Por Diorgeres de Assis Victorio


Prosseguindo com o artigo da semana passada, lá estava eu vendo os integrantes do G.O.E. sumindo no meio da escuridão. Fiquei onde estava até ter certeza absoluta que realmente o G.O.E. não ia aparecer da escuridão em um momento. E fiquei ali quase que imóvel porque não queria que eles me vissem do local de onde estavam, mas eu estava me preocupando desnecessariamente com isso, pois eu nem ao menos sabia onde os mesmos estavam. Então, bem devagar fui saindo do local onde estava e eis que eu estava no Setor de Portaria.

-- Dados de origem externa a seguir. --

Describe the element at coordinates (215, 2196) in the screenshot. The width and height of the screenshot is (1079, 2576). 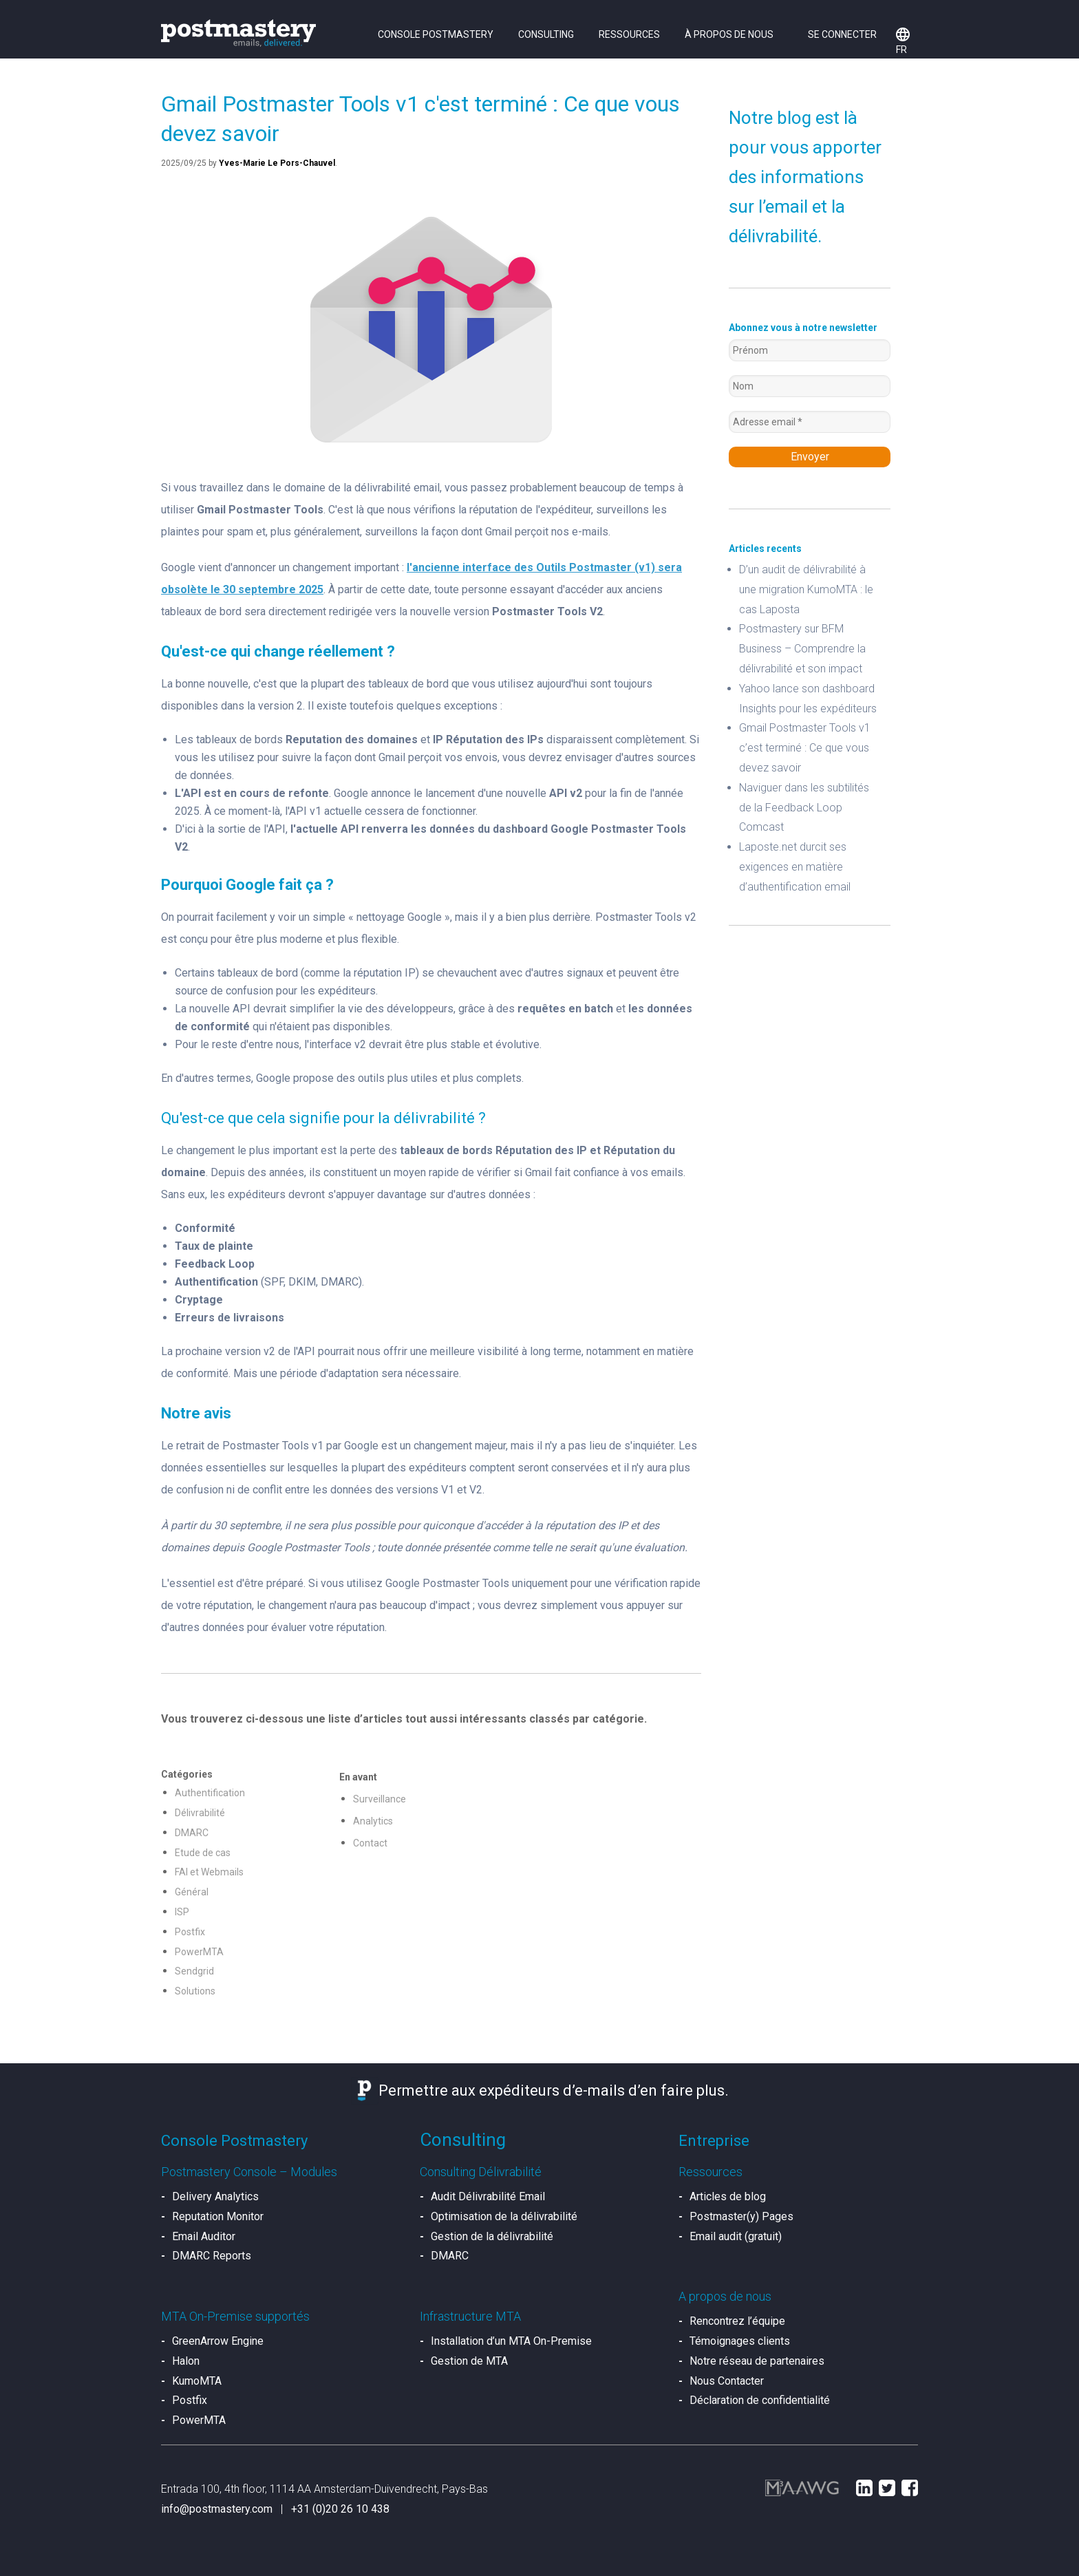
I see `Delivery Analytics` at that location.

Verifiquei que lá haviam alguns funcionários muito preocupados e estressados com o ocorrido. Resolvi por dormir na Unidade, o interessante é que na Unidade não existe alojamento para agentes de segurança, você tem que se “virar nos trinta”, fazendo uma sátira ao programa Se Vira nos Trinta do Domingão do Faustão. O que me causava espanto e ainda me causa é que como que pode o agente de segurança penitenciária, ganhar o R.E.T.P. (Regime Especial de Trabalho Policial) e em virtude desse “adicional” pode ser chamado a qualquer horário sem ter horário para ir embora, podendo isso durar dias, sem ter um local ao menos para repousar, sentar, deitar e etc.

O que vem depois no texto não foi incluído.